■ Materials provided
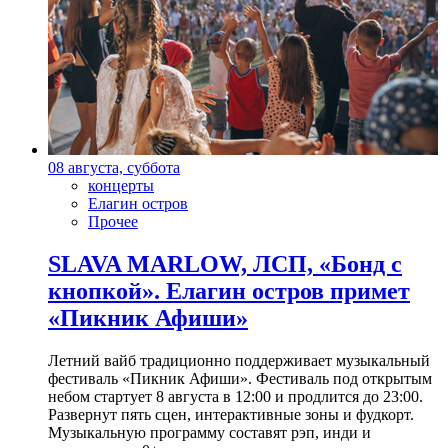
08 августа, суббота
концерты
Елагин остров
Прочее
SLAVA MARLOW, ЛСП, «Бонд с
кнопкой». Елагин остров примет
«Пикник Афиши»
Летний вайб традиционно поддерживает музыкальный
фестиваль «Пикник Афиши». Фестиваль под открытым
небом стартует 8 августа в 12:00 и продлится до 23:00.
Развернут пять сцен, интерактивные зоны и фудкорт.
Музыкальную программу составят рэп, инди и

■ Exercise goal
Across the entries above, find the lines with the string "августа" and copy them.

■ Output for this exercise
08 августа, суббота
небом стартует 8 августа в 12:00 и продлится до 23:00.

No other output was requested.